Of course, many think the housing market’s hot run simply cannot continue in the second half of the year. The question is whether SHW will slow down with it.
Q2 Return: +11%
YTD Return: +20%
Investor: Jeff Reeves
InvestorPlace Editor Jeff Reeves squeezed into the top five after the first quarter, then kept on climbing to the very top in the months that followed.
The pick behind the outperformance: not-so-sexy tech staple Intel (NASDAQ:INTC). After what Reeves described as “two painful showing in this annual stock-picking contest,” he purposely went with “a stable and undervalued blue chip instead of a long shot.

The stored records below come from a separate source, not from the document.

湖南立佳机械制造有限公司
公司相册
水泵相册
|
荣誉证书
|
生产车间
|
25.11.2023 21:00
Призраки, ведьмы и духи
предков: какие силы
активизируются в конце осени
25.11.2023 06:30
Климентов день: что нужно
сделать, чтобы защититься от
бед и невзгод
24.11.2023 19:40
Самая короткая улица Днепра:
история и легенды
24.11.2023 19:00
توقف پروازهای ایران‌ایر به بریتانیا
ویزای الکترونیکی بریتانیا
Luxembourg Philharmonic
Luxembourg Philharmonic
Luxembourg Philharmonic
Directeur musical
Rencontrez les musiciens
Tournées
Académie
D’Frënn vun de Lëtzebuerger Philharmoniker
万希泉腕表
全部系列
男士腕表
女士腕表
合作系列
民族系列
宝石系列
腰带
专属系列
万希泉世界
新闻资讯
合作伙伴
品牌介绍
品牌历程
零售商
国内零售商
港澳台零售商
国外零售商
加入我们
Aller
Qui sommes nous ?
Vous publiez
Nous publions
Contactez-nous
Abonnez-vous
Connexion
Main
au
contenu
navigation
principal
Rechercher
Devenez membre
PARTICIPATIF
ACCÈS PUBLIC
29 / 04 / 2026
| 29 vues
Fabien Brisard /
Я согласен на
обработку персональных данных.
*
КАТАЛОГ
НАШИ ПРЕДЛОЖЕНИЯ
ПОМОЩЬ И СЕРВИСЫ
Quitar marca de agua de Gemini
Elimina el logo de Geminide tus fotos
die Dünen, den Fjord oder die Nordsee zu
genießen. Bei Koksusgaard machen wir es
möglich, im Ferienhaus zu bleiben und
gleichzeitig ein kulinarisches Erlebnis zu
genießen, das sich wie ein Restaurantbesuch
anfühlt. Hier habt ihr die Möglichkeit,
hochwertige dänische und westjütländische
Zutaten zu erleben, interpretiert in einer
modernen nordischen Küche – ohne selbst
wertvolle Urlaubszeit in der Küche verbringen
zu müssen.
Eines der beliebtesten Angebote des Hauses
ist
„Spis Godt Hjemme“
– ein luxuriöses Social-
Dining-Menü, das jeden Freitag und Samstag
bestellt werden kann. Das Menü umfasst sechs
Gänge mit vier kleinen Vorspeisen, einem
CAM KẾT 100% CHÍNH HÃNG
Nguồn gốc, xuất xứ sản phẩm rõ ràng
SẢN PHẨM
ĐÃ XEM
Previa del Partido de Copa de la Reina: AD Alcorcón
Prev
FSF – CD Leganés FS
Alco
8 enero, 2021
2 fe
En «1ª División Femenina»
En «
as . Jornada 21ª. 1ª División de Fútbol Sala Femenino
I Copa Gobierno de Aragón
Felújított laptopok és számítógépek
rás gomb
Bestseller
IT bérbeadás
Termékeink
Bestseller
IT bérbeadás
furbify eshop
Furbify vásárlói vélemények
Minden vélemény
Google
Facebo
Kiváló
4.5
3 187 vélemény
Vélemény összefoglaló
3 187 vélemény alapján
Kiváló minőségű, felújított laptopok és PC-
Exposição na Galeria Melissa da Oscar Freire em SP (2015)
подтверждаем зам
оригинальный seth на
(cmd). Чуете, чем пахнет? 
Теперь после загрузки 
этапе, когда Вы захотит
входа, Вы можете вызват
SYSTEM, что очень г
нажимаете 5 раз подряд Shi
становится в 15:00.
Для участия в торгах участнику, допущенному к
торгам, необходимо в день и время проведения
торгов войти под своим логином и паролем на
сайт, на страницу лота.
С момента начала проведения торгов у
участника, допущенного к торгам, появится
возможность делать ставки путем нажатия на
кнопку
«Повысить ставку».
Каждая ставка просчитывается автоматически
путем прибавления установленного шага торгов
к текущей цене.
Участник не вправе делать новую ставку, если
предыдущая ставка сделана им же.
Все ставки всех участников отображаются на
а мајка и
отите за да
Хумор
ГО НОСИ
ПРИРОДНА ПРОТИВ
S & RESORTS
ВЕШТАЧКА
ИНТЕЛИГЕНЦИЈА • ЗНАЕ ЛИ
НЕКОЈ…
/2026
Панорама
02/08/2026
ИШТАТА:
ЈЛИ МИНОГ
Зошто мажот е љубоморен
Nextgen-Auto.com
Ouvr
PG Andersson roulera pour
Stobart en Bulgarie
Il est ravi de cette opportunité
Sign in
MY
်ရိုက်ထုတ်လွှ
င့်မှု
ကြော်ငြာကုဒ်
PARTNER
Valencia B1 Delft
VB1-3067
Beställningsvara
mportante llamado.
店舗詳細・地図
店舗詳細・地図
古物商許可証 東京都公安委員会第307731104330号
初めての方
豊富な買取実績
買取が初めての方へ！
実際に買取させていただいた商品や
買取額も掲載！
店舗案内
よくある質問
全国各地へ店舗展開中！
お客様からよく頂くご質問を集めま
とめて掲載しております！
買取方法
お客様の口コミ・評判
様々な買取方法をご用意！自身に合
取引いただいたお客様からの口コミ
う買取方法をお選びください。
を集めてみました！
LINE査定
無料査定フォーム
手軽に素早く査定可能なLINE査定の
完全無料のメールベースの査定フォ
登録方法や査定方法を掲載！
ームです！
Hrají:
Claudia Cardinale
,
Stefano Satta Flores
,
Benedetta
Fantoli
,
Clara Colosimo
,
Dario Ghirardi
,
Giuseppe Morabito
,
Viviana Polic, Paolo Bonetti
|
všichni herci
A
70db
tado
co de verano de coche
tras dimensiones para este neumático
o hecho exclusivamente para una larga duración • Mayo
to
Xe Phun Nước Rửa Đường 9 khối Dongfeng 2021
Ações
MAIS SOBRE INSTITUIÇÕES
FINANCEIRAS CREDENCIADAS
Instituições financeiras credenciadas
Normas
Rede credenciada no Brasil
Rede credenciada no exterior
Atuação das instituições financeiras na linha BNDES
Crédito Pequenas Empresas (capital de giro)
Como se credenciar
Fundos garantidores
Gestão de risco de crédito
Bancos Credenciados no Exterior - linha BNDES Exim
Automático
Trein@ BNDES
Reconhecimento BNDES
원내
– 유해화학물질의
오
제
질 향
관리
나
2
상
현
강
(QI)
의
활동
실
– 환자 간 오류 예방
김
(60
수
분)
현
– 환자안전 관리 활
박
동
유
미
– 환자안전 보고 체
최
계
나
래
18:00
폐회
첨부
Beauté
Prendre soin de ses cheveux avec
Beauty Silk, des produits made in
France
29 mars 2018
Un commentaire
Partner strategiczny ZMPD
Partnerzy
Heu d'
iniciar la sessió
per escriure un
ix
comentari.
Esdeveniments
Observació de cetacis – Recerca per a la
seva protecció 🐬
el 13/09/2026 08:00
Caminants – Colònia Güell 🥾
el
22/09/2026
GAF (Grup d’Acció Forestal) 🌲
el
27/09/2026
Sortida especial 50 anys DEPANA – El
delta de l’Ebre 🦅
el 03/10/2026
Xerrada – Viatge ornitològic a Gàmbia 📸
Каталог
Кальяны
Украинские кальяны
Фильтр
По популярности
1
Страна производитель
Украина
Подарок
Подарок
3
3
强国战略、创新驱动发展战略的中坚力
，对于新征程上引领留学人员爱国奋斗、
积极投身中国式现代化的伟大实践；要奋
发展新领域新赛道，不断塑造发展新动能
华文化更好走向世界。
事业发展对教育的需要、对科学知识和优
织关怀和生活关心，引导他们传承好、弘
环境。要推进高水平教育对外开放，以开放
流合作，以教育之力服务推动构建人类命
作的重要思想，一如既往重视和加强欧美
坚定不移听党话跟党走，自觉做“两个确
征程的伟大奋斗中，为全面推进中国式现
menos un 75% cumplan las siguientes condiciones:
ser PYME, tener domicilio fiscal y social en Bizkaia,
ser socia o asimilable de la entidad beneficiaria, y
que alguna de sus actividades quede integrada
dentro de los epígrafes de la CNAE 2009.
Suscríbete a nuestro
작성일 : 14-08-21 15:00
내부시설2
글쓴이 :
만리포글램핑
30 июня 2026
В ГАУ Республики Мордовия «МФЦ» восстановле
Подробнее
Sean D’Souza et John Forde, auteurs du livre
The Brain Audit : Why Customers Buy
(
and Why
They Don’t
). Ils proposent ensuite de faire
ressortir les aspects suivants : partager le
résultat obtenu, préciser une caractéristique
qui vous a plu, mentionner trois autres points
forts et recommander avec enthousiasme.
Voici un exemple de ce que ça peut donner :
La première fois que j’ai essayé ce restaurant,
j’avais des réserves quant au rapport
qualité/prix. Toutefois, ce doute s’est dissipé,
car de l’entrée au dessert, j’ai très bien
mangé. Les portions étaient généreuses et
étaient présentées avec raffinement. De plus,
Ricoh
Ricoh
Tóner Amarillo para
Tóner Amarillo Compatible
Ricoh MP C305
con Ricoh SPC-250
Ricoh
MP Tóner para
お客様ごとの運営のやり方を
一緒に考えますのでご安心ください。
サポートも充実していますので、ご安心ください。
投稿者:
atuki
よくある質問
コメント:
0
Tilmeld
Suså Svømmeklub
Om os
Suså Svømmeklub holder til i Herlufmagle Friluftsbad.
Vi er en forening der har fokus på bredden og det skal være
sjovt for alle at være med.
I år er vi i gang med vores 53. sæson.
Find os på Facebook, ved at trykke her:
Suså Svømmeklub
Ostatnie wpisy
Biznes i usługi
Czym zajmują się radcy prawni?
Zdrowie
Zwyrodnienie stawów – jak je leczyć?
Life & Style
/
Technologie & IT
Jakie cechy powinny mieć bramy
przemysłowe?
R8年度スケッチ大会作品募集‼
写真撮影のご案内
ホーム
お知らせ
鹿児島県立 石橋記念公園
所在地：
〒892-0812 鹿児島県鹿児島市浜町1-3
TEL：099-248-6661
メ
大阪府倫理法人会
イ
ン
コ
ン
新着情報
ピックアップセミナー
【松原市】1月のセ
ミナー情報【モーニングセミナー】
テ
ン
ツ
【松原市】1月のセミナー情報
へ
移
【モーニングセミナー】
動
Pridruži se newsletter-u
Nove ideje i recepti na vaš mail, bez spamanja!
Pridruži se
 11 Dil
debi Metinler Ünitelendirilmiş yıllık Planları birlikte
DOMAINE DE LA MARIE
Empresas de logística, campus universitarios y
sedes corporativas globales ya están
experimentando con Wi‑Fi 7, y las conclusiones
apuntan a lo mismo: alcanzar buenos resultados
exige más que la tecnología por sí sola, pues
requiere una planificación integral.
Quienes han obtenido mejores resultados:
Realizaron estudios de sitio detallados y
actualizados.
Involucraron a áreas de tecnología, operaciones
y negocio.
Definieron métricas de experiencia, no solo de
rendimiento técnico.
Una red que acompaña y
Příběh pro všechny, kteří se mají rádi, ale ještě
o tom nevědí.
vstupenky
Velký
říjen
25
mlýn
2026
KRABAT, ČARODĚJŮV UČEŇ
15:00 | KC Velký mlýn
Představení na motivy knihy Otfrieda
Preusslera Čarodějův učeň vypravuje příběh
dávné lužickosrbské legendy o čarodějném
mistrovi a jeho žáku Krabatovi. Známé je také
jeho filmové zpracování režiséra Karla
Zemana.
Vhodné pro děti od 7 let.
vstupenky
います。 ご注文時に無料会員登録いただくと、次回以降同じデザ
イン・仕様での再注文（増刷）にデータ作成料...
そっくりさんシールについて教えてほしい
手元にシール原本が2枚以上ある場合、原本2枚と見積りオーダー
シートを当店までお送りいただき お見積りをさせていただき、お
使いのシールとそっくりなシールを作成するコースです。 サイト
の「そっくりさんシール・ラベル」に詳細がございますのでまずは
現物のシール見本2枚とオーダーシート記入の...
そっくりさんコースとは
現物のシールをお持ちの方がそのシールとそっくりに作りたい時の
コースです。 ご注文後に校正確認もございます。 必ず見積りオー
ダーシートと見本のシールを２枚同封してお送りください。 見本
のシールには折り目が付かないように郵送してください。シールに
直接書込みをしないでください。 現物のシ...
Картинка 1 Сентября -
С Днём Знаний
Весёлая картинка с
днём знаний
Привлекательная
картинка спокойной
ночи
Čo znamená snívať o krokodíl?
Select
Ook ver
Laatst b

So far, the strategy has been working. Investors began piling into the dividend stock back in April, when Intel reported PC sales that didn’t plummet quite as dramatically as many were expecting in Q1.
Things have cooled off in the past month, but not dramatically considering the general flee from income stocks … and not enough for Intel to relinquish its six-month crown.
As of this writing, Alyssa Oursler did not hold a position in any of the aforementioned securities.